▶ [Assignment]
Every line of the listing below from the one with "al-kras.ru (278, 1586)" up to and including the one with "Cookies (978, 667)" should be retyped exactly, and nothing else; pictures are not part of the copy.

▶ [Data]
:::
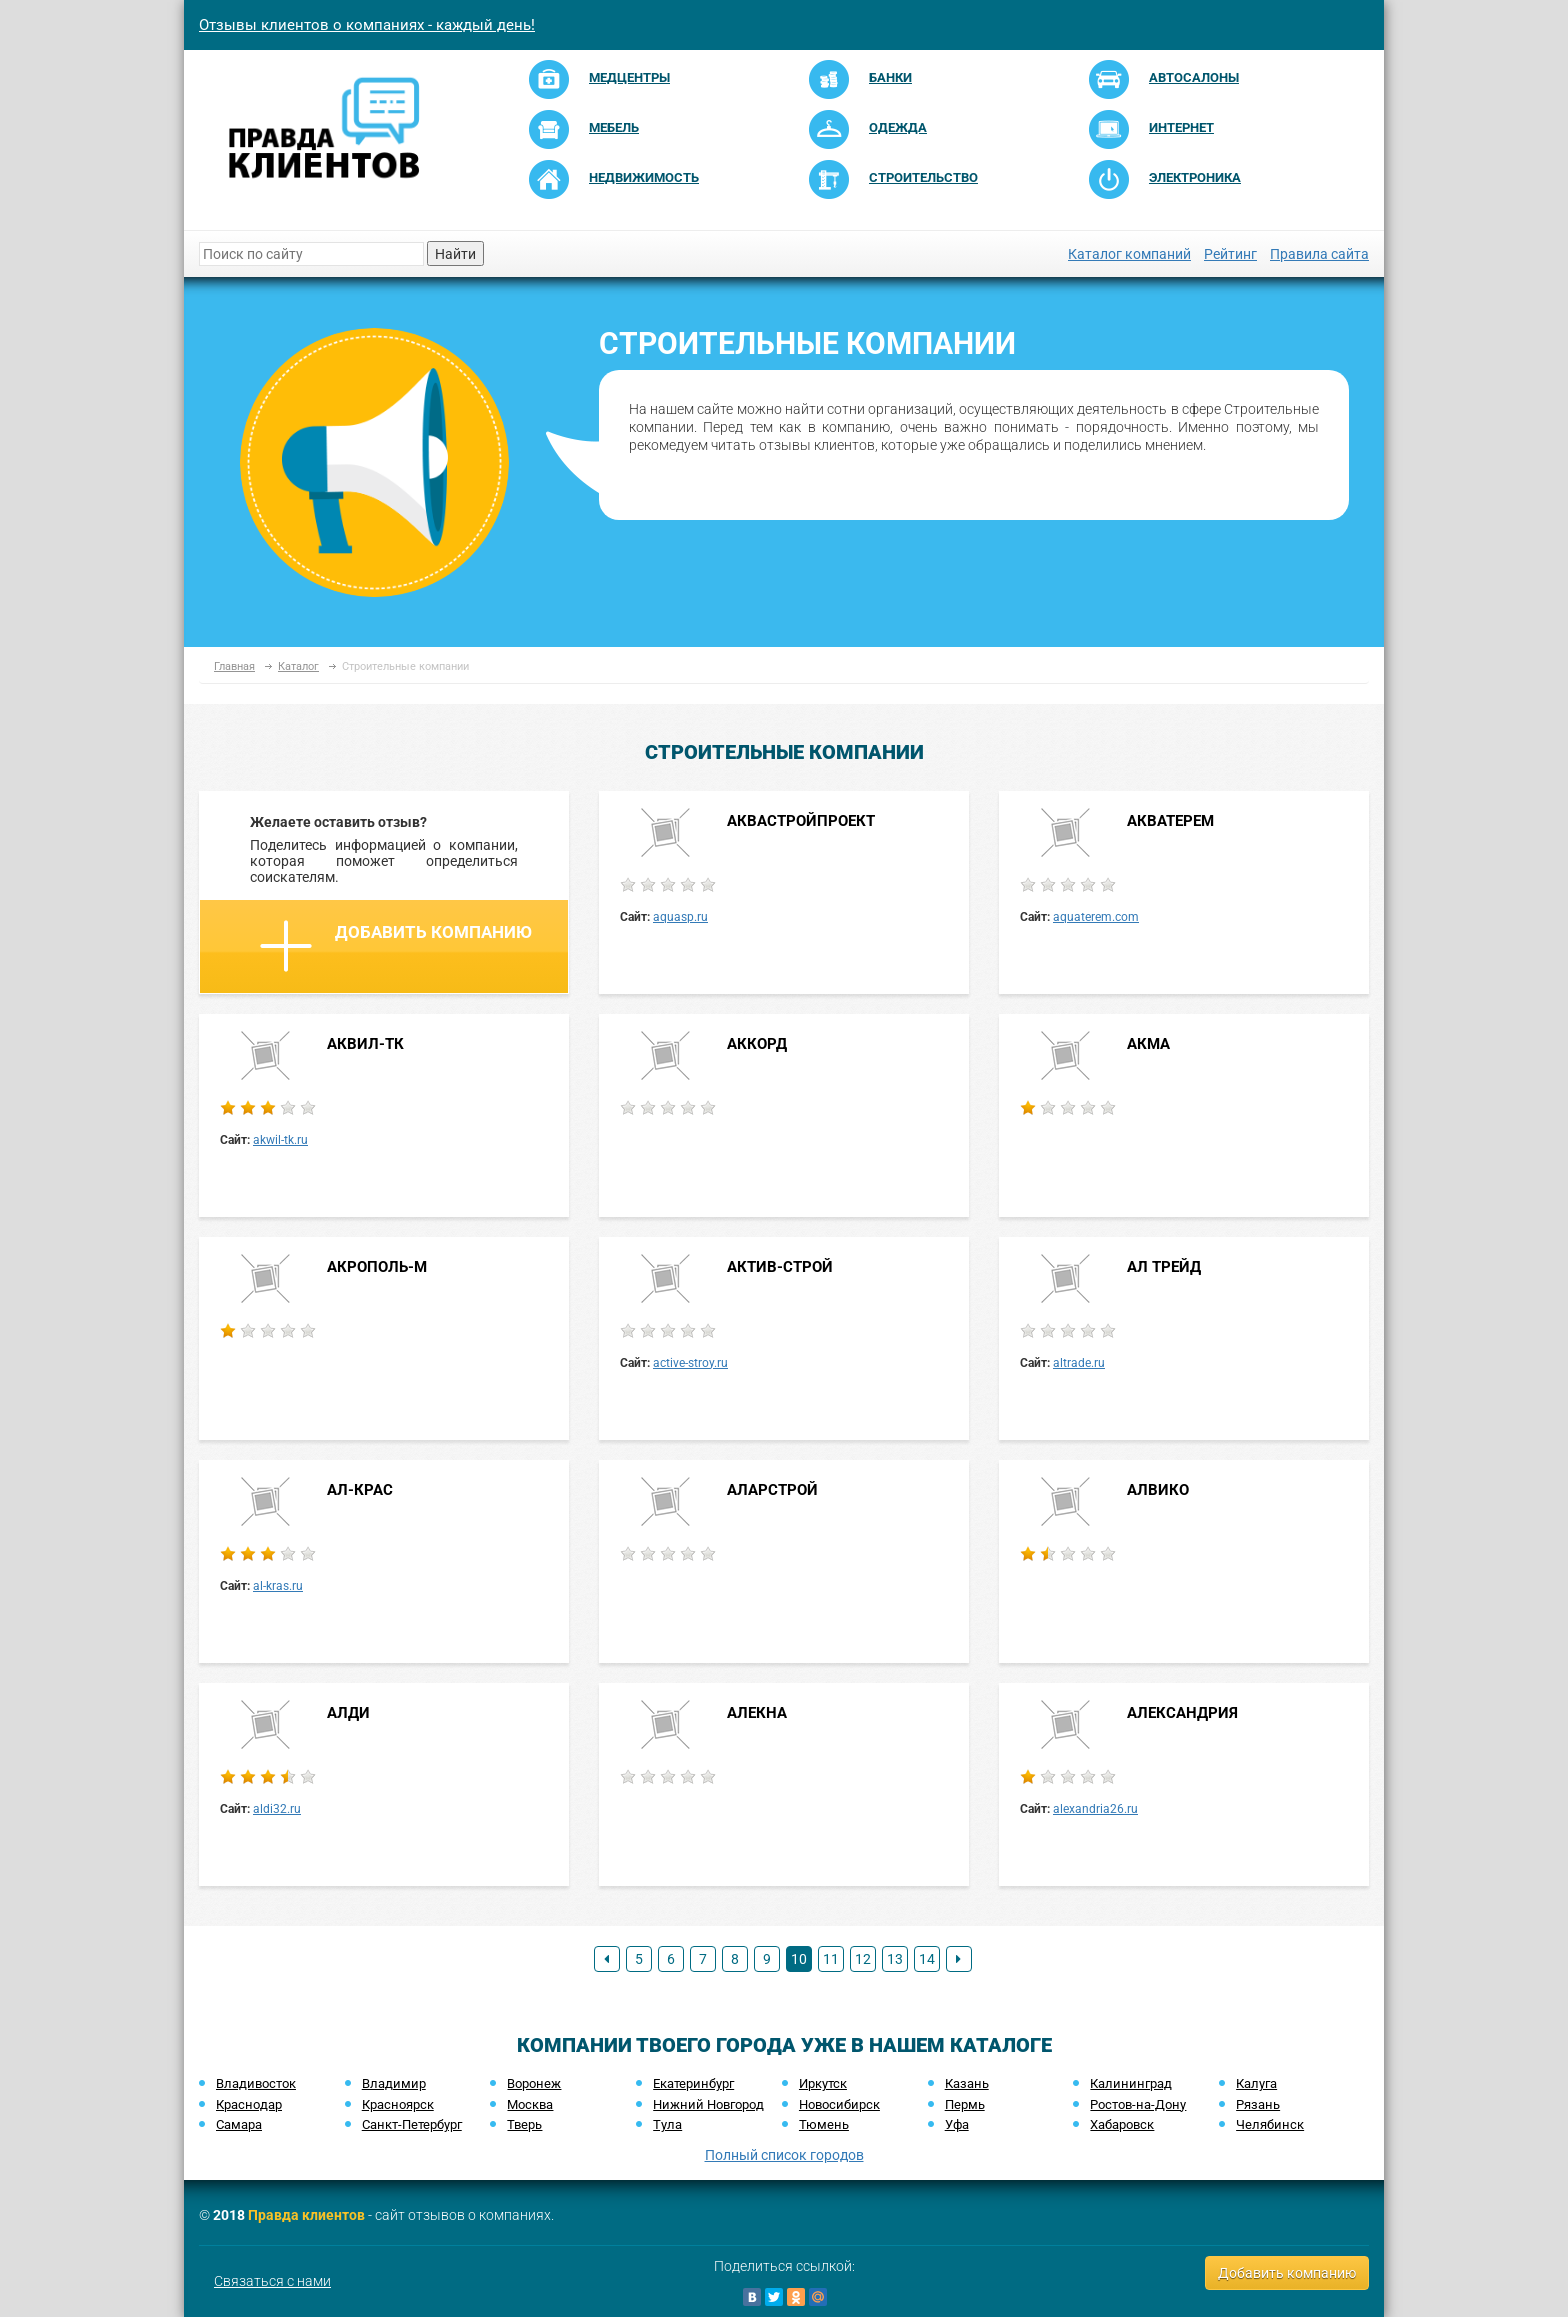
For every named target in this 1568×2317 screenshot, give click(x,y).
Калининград (1131, 2083)
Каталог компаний (1129, 254)
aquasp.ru (680, 917)
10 (799, 1959)
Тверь (524, 2124)
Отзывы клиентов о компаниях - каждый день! (367, 25)
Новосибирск (839, 2104)
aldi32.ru (277, 1809)
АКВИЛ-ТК (365, 1044)
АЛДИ (348, 1713)
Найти (455, 254)
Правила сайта (1319, 254)
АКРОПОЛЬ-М (377, 1267)
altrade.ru (1079, 1363)
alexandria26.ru (1095, 1809)
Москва (530, 2104)
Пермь (965, 2104)
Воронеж (534, 2083)
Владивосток (256, 2083)
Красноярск (398, 2104)
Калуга (1256, 2083)
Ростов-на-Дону (1138, 2104)
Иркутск (823, 2083)
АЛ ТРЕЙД (1164, 1267)
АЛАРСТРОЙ (772, 1490)
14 (927, 1959)
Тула (667, 2124)
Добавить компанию (396, 946)
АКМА (1148, 1044)
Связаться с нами (272, 2281)
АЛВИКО (1158, 1490)
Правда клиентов (306, 2215)
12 (863, 1959)
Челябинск (1270, 2124)
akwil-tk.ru (280, 1140)
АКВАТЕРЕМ (1170, 821)
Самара (239, 2124)
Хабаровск (1122, 2124)
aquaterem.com (1096, 917)
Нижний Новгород (708, 2104)
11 (831, 1959)
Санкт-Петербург (412, 2124)
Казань (967, 2083)
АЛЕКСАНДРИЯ (1182, 1713)
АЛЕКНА (757, 1713)
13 (895, 1959)
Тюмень (824, 2124)
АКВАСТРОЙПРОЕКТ (801, 821)
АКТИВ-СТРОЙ (780, 1267)
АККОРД (757, 1044)
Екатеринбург (693, 2083)
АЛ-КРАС (360, 1490)
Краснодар (249, 2104)
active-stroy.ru (690, 1363)
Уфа (957, 2124)
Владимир (394, 2083)
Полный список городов (784, 2155)
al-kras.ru (278, 1586)
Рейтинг (1230, 254)
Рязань (1258, 2104)
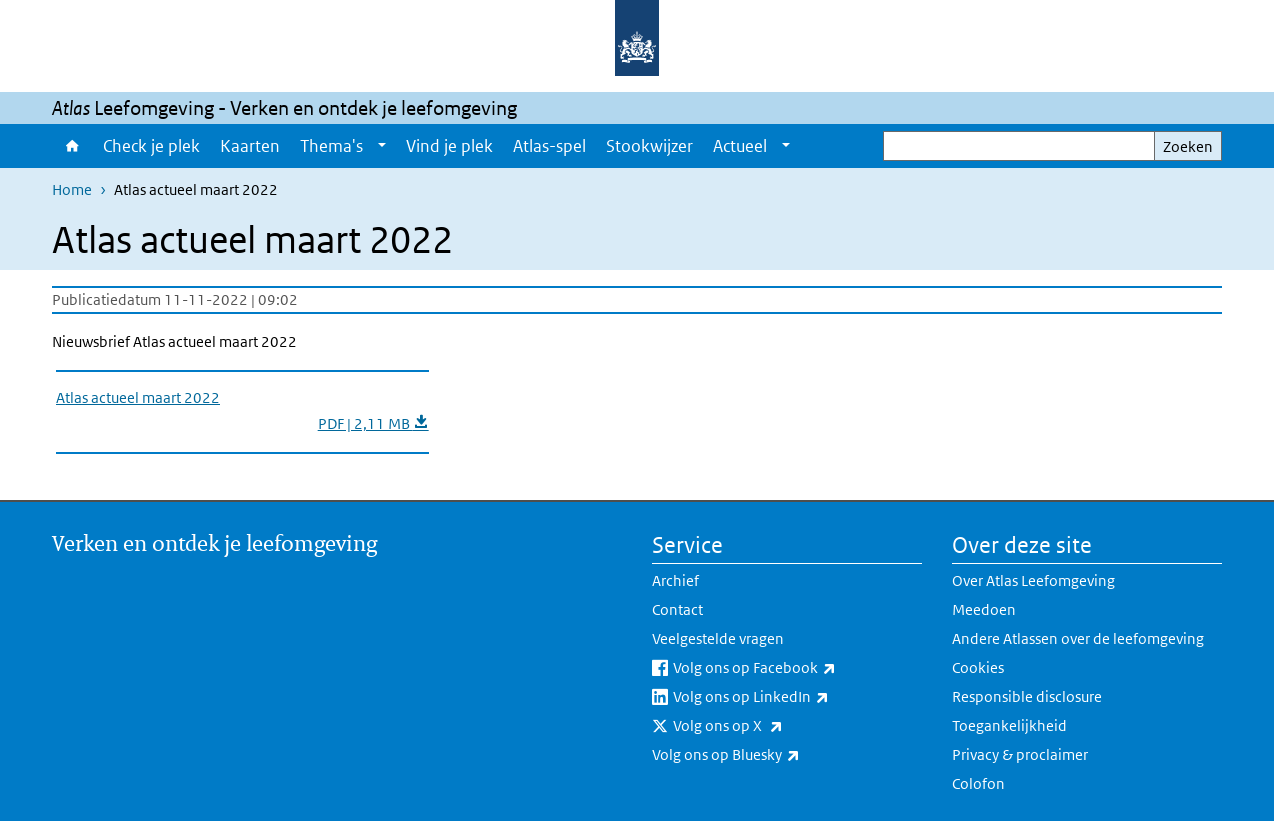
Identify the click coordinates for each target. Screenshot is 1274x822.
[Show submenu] (382, 146)
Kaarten (250, 146)
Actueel (740, 146)
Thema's (331, 146)
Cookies (978, 667)
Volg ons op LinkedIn (795, 697)
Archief (675, 580)
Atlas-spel (549, 146)
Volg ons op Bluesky (770, 755)
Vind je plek (449, 146)
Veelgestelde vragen (718, 638)
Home (72, 146)
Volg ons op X (772, 726)
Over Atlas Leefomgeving (1033, 580)
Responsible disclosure (1027, 696)
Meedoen (984, 609)
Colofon (978, 783)
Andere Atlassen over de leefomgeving (1078, 638)
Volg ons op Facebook (797, 668)
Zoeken (1188, 146)
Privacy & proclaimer (1020, 754)
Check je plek (151, 146)
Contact (677, 609)
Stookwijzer (649, 146)
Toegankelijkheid (1009, 725)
:::
▶ [Response for this exercise]
al-kras.ru (278, 1586)
Рейтинг (1230, 254)
Рязань (1258, 2104)
Identify the click coordinates for each target. Screenshot is 1274x822.
[Show submenu] (382, 146)
Kaarten (250, 146)
Actueel (740, 146)
Thema's (331, 146)
Cookies (978, 667)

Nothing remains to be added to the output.